• [What you should do] Return the lines below exactly, from the first one through the line that has "Messenger, mais avec". Leave out everything after it.

• [Records for the task]
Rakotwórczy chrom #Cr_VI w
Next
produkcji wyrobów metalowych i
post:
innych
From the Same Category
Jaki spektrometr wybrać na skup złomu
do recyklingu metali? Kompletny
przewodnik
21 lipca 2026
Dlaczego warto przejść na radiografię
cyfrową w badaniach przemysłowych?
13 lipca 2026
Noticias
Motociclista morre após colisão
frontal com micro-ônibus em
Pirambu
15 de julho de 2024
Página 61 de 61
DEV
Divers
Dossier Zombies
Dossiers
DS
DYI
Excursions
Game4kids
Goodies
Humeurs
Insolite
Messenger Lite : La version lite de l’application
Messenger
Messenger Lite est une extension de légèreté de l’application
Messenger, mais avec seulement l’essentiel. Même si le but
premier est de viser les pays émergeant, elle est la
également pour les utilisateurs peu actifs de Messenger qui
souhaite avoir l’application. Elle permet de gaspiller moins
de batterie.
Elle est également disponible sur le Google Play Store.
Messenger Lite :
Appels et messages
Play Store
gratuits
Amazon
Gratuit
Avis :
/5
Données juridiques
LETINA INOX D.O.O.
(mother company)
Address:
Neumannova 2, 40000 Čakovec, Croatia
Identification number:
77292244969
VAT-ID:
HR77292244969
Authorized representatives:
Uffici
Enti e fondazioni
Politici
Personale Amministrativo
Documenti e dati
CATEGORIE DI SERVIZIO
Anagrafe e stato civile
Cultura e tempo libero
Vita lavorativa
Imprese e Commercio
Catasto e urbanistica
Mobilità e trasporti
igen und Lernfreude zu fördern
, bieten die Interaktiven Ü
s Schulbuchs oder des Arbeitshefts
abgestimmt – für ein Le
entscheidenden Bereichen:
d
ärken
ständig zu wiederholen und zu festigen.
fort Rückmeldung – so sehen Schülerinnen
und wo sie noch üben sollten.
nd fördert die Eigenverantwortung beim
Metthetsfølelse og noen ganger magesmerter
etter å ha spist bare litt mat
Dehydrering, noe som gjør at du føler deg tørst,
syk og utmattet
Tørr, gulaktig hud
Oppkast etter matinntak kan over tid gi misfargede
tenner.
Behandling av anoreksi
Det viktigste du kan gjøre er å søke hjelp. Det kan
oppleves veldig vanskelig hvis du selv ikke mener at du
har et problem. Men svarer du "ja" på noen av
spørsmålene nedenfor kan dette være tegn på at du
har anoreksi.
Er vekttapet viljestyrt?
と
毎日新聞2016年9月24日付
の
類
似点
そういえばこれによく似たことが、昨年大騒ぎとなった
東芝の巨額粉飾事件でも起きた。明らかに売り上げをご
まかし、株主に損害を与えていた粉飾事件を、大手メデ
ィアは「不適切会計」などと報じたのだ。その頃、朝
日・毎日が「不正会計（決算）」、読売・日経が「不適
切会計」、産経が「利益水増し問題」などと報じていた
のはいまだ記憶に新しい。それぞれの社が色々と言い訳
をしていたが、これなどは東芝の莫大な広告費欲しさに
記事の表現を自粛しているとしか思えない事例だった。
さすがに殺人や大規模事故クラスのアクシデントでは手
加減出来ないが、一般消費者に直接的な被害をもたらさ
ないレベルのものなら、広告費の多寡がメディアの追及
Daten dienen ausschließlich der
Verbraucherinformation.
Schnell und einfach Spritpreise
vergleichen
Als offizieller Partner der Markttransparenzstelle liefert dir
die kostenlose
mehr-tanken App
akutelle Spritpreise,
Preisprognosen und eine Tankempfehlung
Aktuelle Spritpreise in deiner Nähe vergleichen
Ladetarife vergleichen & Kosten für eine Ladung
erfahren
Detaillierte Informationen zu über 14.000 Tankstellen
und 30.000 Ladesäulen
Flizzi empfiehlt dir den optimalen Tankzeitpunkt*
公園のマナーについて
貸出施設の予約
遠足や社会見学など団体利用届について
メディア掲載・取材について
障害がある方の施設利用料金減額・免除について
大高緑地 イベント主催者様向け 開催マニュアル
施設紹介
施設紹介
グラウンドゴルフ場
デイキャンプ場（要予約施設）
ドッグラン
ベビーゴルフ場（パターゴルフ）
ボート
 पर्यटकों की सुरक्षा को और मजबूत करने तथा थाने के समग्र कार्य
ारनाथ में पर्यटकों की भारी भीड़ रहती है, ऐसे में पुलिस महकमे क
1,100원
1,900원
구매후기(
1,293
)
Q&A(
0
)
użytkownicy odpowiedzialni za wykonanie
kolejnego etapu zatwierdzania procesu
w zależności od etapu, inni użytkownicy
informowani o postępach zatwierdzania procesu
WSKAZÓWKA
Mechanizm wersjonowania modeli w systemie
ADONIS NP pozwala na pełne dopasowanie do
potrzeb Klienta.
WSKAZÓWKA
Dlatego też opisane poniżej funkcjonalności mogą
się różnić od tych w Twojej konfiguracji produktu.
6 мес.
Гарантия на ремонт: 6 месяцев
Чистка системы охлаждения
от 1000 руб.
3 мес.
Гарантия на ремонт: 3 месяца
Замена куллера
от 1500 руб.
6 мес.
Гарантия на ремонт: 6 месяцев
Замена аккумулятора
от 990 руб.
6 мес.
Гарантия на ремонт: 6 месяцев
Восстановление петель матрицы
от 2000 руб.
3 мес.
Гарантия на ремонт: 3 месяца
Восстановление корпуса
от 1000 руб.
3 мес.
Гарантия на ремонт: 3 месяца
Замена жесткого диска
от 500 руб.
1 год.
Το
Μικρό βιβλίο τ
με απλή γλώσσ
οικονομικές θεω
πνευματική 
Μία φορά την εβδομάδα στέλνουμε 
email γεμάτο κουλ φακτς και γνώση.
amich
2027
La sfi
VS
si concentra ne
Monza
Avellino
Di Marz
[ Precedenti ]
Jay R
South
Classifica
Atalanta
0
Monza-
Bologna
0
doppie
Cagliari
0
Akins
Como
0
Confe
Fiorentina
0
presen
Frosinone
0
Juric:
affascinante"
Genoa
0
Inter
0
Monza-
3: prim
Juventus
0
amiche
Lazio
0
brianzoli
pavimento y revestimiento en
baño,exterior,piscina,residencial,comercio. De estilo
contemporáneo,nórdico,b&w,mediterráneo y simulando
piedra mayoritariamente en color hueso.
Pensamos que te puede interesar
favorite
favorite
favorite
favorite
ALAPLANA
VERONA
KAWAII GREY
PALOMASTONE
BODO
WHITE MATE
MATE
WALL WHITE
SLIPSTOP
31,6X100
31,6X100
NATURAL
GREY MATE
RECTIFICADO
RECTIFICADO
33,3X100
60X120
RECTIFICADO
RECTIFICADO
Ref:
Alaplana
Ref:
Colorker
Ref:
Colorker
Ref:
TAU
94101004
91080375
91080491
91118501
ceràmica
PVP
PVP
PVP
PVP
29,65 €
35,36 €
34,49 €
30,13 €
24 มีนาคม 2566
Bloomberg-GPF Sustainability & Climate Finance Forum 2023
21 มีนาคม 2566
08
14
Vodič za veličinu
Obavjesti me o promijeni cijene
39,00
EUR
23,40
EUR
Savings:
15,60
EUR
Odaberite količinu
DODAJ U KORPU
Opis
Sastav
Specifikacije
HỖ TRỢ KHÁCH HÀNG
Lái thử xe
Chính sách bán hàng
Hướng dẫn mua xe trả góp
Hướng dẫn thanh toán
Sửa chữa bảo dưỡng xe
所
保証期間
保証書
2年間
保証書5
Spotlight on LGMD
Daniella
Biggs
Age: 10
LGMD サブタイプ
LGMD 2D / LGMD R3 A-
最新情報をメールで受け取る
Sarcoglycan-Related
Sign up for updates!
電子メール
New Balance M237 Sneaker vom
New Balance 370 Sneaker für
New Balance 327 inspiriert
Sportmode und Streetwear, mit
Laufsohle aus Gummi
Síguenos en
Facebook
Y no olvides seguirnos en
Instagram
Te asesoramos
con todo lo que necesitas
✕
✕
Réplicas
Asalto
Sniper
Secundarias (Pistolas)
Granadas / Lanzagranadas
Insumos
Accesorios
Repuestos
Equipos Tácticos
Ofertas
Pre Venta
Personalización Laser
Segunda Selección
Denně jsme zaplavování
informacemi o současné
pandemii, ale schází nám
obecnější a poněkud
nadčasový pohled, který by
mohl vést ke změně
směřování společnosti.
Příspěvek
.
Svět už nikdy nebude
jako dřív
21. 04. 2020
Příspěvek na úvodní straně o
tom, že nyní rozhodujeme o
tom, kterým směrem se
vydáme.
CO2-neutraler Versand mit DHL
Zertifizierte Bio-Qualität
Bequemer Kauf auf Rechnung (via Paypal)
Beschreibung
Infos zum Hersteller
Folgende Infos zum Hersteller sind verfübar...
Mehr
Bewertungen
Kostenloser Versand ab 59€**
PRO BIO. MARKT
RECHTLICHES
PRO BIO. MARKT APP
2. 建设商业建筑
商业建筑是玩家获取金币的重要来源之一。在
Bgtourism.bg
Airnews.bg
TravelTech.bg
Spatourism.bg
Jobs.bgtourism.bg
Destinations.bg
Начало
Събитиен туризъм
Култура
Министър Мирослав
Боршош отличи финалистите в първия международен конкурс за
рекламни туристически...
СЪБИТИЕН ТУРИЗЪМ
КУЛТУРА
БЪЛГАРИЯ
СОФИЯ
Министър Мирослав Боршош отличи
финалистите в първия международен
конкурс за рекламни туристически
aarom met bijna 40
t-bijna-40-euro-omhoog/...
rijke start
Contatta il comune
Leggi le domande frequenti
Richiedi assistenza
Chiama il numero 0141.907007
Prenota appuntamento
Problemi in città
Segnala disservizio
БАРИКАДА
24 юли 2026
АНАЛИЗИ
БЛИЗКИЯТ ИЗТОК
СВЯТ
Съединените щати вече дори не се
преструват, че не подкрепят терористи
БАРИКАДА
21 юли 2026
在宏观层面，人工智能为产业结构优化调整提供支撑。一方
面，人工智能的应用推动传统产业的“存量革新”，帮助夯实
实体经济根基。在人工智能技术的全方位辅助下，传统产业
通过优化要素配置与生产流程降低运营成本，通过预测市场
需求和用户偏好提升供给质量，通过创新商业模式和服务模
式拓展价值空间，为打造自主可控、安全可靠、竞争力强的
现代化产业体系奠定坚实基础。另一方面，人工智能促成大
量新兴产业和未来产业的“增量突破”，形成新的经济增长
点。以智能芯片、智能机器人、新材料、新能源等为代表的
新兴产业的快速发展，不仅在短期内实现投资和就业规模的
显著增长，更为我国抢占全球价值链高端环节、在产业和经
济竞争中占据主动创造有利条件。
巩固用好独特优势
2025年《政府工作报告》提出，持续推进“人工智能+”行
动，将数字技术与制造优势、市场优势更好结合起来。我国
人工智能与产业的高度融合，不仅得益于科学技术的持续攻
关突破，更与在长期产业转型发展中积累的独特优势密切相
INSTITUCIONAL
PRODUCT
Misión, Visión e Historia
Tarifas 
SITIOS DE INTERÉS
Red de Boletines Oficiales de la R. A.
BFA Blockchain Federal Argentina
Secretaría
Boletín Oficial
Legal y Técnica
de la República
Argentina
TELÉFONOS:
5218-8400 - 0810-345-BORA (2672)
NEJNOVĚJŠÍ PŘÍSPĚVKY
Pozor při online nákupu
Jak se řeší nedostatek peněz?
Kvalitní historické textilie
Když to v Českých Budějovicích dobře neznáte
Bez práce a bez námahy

• [Written solution]
Rakotwórczy chrom #Cr_VI w
Next
produkcji wyrobów metalowych i
post:
innych
From the Same Category
Jaki spektrometr wybrać na skup złomu
do recyklingu metali? Kompletny
przewodnik
21 lipca 2026
Dlaczego warto przejść na radiografię
cyfrową w badaniach przemysłowych?
13 lipca 2026
Noticias
Motociclista morre após colisão
frontal com micro-ônibus em
Pirambu
15 de julho de 2024
Página 61 de 61
DEV
Divers
Dossier Zombies
Dossiers
DS
DYI
Excursions
Game4kids
Goodies
Humeurs
Insolite
Messenger Lite : La version lite de l’application
Messenger
Messenger Lite est une extension de légèreté de l’application
Messenger, mais avec seulement l’essentiel. Même si le but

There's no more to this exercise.